■ ACTIVITY
Find every line of the records that has "interactable" and return it.

■ DATA TO USE
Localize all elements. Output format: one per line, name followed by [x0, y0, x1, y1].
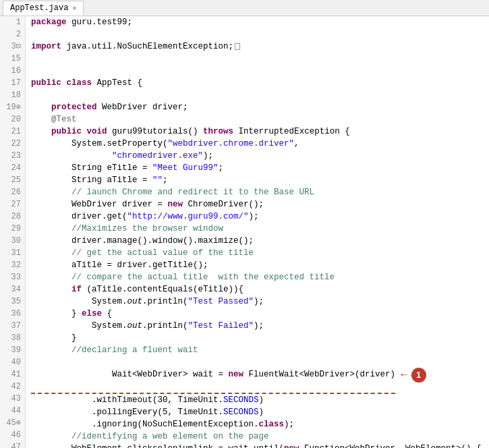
ln-35: 35 [4, 296, 21, 308]
code-line-41: .pollingEvery(5, TimeUnit.SECONDS) [31, 406, 484, 418]
ln-40: 40 [4, 356, 21, 368]
ln-3: 3⊡ [4, 40, 21, 53]
code-line-28: //Maximizes the browser window [31, 223, 484, 235]
code-line-20: public void guru99tutorials() throws Int… [31, 125, 484, 138]
tab-filename: AppTest.java [10, 3, 68, 13]
tab-close-icon[interactable]: ✕ [72, 4, 76, 12]
ln-20: 20 [4, 113, 21, 125]
ln-39: 39 [4, 344, 21, 356]
ln-25: 25 [4, 174, 21, 186]
code-line-24: String aTitle = ""; [31, 174, 484, 186]
code-line-43: //identifying a web element on the page [31, 430, 484, 443]
code-line-23: String eTitle = "Meet Guru99"; [31, 162, 484, 174]
code-line-16: public class AppTest { [31, 77, 484, 89]
code-line-25: // launch Chrome and redirect it to the … [31, 186, 484, 198]
ln-30: 30 [4, 235, 21, 247]
code-line-2 [31, 28, 484, 40]
editor-container: 1 2 3⊡ 15 16 17 18 19⊕ 20 21 22 23 24 25… [0, 16, 489, 448]
badge-1: 1 [411, 368, 426, 383]
ln-47: 47 [4, 441, 21, 448]
red-arrow-1: ← [401, 369, 407, 381]
code-line-3: import java.util.NoSuchElementException; [31, 40, 484, 53]
code-line-26: WebDriver driver = new ChromeDriver(); [31, 198, 484, 211]
code-line-30: // get the actual value of the title [31, 247, 484, 259]
ln-33: 33 [4, 271, 21, 283]
ln-21: 21 [4, 125, 21, 138]
ln-15: 15 [4, 53, 21, 65]
code-line-39: Wait<WebDriver> wait = new FluentWait<We… [31, 356, 484, 394]
code-line-15 [31, 65, 484, 77]
code-line-32: // compare the actual title with the exp… [31, 271, 484, 283]
code-line-21: System.setProperty("webdriver.chrome.dri… [31, 138, 484, 150]
ln-42: 42 [4, 381, 21, 393]
ln-38: 38 [4, 332, 21, 344]
code-line-34: System.out.println("Test Passed"); [31, 296, 484, 308]
code-line-18: protected WebDriver driver; [31, 101, 484, 113]
code-line-29: driver.manage().window().maximize(); [31, 235, 484, 247]
ln-45: 45⊕ [4, 417, 21, 429]
ln-26: 26 [4, 186, 21, 198]
ln-18: 18 [4, 89, 21, 101]
code-line-22: "chromedriver.exe"); [31, 150, 484, 162]
ln-43: 43 [4, 393, 21, 405]
code-line-35: } else { [31, 308, 484, 320]
ln-24: 24 [4, 162, 21, 174]
ln-36: 36 [4, 308, 21, 320]
code-line-19: @Test [31, 113, 484, 125]
code-line-1: package guru.test99; [31, 16, 484, 28]
ln-2: 2 [4, 28, 21, 40]
code-line-27: driver.get("http://www.guru99.com/"); [31, 211, 484, 223]
tab-bar: AppTest.java ✕ [0, 0, 489, 16]
ln-41: 41 [4, 368, 21, 381]
ln-29: 29 [4, 223, 21, 235]
code-line-44: WebElement clickseleniumlink = wait.unti… [31, 443, 484, 448]
line-numbers: 1 2 3⊡ 15 16 17 18 19⊕ 20 21 22 23 24 25… [0, 16, 26, 448]
ln-46: 46 [4, 429, 21, 441]
ln-34: 34 [4, 283, 21, 296]
code-line-4 [31, 53, 484, 65]
ln-22: 22 [4, 138, 21, 150]
code-line-40: .withTimeout(30, TimeUnit.SECONDS) [31, 394, 484, 406]
editor-tab[interactable]: AppTest.java ✕ [3, 1, 84, 16]
code-line-42: .ignoring(NoSuchElementException.class); [31, 418, 484, 430]
ln-32: 32 [4, 259, 21, 271]
ln-44: 44 [4, 405, 21, 417]
ln-31: 31 [4, 247, 21, 259]
ln-23: 23 [4, 150, 21, 162]
ln-27: 27 [4, 198, 21, 211]
ln-28: 28 [4, 211, 21, 223]
code-line-38: //declaring a fluent wait [31, 344, 484, 356]
code-line-33: if (aTitle.contentEquals(eTitle)){ [31, 283, 484, 296]
ln-16: 16 [4, 65, 21, 77]
code-line-31: aTitle = driver.getTitle(); [31, 259, 484, 271]
ln-1: 1 [4, 16, 21, 28]
code-line-37: } [31, 332, 484, 344]
code-area[interactable]: package guru.test99; import java.util.No… [26, 16, 489, 448]
code-line-36: System.out.println("Test Failed"); [31, 320, 484, 332]
ln-37: 37 [4, 320, 21, 332]
ln-17: 17 [4, 77, 21, 89]
ln-19: 19⊕ [4, 101, 21, 113]
code-line-17 [31, 89, 484, 101]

■ FINISHED EXERCISE
tab-close-icon[interactable]: ✕ [72, 4, 76, 12]
editor-tab[interactable]: AppTest.java ✕ [3, 1, 84, 16]
code-area[interactable]: package guru.test99; import java.util.No… [26, 16, 489, 448]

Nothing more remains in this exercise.